In adulthood, I played chess with a few friends, and one appointment became a regular fixture on Friday pay-days at the end of the month. The whiskey tournament. My friend and I got together in his small room over a bottle of finest scotch and a beautiful wooden chessboard. The loser purchased the next bottle for the next months match. Many Friday nights were spent drinking, chatting but more importantly playing the game of Kings.

Sadly career, and family took centre stage for may years, and while I dabbled with computer chess, I found the game play too cold and methodical – once you understood the algorithm the game was       easily won ( I remember my disgust at beating an early machine with a variation of Scholar’s mate). At other times the machine was so patently ruthless and blunder free, there was no joy there. None of my friends, family or colleagues played - although a close friend did seduce me into the backgammon camp – so until recently I had not played regularly for many years. What resurrected my passion was the number of people observing my backgammon set on my desk who remarked “Is that a chess set?” and I realised there were a few closet chess players where I worked. After having a few games at lunchtime, a fellow chess player and I decided to play online in the evenings, and that was when I discovered chess.com.

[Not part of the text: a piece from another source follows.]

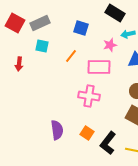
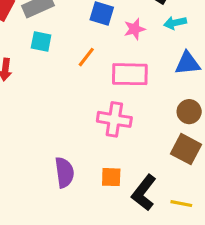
pink star: (110, 45) -> (135, 29), moved
orange square: (87, 133) -> (111, 177), turned -32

So as a new member what have I discovered? Well, like any community, there are the sore losers, those that try to game the system and the time-wasters. Thankfully though, these characters are very much in the minority. Sadly, when you play like that, you are only cheating yourself, and missing an  opportunity to learn something. The majority of members are helpful, graceful in defeat, and sportsmanlike in their approach. What fascinates me though is the different playing styles between players and frequently nations. This variety is what has inspired me to write this article, as I believe it is part of the “missing link” in becoming a really good chess player. For the majority of my life, I have only played English or Scottish players, and while the openings are often different, the style of play has been – well very British. Reserved. Little aggression. Aim to develop your pieces, and look towards the middle game as to where the real “meat and potatoes” of game play lies. No so on chess.com. Some of my favourite games have been a roller coaster of thrust and counter thrust,  a huge adrenaline rush of two equally matched players slugging it out in round after round like two medieval knights fighting to the death, until one makes a tactical blunder then bang – darkness fills the eyes of the opponent and unconsciousness descends as the game spirals towards the grave of defeat. Beats an evening of soap opera's any night of the week.

Chess is indeed the game of Kings. Not just entertainment, it has a secret up it's sleeve as it embraces you and challenges you to discipline your mind, curb your impulsiveness, prepare for the unexpected, develop tactics and strategy but most of all - to take a deep breath and observe the balletic beauty as each individual game unfolds. It is a meeting of minds, a play that is stronger than the sum of the individual parts.

I look forward to our many games together, be they in victory or defeat.